SUPPLIED MATERIAL section start

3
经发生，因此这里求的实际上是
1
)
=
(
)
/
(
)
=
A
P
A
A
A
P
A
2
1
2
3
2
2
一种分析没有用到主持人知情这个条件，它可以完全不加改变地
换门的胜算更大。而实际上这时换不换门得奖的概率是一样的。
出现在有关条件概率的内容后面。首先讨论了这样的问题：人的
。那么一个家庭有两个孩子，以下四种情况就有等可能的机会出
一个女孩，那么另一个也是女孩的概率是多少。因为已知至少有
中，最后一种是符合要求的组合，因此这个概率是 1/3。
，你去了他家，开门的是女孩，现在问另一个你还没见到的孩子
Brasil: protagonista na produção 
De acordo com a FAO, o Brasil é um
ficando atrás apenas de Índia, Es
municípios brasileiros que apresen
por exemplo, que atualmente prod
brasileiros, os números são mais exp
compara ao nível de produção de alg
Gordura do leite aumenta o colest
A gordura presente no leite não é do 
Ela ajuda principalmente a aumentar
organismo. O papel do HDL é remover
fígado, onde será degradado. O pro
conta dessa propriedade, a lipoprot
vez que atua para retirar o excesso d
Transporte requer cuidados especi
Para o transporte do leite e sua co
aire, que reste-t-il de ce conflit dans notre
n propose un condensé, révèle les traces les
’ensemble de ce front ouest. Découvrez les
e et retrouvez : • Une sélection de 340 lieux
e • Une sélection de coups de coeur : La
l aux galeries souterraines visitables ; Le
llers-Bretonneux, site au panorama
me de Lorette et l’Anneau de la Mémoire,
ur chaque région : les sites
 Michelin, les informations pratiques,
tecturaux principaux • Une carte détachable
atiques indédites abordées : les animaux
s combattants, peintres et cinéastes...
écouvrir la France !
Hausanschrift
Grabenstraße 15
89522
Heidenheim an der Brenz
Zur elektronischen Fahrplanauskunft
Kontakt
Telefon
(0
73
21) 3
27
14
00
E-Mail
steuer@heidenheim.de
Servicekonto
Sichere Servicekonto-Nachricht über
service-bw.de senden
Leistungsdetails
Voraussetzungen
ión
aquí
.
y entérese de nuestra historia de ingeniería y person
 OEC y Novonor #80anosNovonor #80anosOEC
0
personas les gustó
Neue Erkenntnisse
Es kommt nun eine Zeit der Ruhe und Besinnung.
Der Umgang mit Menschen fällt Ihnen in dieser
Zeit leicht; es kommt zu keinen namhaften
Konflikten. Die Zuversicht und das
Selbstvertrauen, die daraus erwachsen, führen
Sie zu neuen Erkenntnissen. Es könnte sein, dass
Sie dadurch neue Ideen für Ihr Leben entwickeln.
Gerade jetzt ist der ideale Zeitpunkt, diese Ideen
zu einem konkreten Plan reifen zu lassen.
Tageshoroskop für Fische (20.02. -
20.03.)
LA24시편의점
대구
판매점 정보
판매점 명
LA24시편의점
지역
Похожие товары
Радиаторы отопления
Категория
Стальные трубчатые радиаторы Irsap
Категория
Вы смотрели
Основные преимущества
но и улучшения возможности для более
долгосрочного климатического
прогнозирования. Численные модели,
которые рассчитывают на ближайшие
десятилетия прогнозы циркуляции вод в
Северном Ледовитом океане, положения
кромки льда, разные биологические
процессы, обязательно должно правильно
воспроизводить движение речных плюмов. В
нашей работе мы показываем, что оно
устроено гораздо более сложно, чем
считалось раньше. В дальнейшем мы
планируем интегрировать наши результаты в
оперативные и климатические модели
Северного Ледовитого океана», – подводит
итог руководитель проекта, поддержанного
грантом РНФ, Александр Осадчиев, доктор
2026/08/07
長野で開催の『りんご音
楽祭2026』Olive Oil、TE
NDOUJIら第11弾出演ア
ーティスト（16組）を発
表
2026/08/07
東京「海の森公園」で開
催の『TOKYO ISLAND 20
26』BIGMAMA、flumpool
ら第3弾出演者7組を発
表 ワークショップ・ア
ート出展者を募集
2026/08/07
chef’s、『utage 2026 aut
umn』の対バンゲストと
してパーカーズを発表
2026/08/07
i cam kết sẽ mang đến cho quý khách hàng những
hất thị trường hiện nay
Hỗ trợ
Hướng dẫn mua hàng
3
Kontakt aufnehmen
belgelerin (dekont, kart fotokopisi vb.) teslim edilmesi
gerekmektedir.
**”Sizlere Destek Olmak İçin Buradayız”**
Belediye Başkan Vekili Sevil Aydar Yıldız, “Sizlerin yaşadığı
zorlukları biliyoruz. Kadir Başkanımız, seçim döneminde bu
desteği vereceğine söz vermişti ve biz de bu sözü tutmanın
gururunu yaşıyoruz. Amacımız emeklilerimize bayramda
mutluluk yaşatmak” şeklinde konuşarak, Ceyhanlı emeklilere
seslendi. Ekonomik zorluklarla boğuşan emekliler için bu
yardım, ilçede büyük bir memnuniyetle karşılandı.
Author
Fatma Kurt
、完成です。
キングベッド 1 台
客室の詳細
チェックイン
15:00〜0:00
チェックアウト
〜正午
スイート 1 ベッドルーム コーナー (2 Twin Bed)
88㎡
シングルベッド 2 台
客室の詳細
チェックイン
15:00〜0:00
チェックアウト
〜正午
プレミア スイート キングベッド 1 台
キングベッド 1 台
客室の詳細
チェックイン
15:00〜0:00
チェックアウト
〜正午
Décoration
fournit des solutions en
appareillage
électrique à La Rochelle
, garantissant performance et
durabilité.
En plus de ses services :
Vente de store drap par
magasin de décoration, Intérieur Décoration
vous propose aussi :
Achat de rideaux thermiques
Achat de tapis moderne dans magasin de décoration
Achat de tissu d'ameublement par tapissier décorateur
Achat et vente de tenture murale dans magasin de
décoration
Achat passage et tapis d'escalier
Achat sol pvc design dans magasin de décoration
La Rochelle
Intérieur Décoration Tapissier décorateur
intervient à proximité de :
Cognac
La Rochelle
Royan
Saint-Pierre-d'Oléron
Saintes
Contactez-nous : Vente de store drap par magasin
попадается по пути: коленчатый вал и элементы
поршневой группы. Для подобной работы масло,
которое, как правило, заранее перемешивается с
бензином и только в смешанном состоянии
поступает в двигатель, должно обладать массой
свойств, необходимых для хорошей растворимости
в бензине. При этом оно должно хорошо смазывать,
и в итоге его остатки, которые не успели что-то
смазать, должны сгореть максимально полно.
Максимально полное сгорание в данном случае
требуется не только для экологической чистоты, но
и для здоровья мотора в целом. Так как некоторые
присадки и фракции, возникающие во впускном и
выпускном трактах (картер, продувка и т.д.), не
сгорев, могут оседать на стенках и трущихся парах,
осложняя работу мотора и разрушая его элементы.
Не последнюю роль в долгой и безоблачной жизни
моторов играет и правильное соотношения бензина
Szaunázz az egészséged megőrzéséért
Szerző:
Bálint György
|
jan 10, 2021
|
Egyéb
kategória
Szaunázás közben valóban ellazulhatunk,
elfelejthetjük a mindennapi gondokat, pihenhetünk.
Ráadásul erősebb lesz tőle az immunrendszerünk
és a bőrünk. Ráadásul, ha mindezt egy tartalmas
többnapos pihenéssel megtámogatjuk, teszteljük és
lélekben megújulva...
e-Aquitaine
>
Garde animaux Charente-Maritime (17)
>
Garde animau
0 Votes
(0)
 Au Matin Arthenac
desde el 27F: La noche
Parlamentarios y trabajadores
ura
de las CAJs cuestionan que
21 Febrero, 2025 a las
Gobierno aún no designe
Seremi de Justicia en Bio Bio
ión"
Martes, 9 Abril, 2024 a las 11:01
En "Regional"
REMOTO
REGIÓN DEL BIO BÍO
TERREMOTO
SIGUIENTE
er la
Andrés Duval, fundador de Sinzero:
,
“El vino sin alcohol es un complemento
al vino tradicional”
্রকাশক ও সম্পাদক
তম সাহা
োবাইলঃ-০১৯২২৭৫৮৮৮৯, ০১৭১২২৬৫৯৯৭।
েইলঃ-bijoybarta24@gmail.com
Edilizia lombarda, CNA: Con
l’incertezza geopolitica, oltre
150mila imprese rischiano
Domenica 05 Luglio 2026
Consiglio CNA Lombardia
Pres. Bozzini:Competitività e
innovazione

SUPPLIED MATERIAL section end

Write out exactly the lines that fall from the line with "ら第3弾出演者7組を発" to the line with "Belediye Başkan Vekili" in the records above, keeping both ends.

RESULT OF THE EXERCISE:
ら第3弾出演者7組を発
表 ワークショップ・ア
ート出展者を募集
2026/08/07
chef’s、『utage 2026 aut
umn』の対バンゲストと
してパーカーズを発表
2026/08/07
i cam kết sẽ mang đến cho quý khách hàng những
hất thị trường hiện nay
Hỗ trợ
Hướng dẫn mua hàng
3
Kontakt aufnehmen
belgelerin (dekont, kart fotokopisi vb.) teslim edilmesi
gerekmektedir.
**”Sizlere Destek Olmak İçin Buradayız”**
Belediye Başkan Vekili Sevil Aydar Yıldız, “Sizlerin yaşadığı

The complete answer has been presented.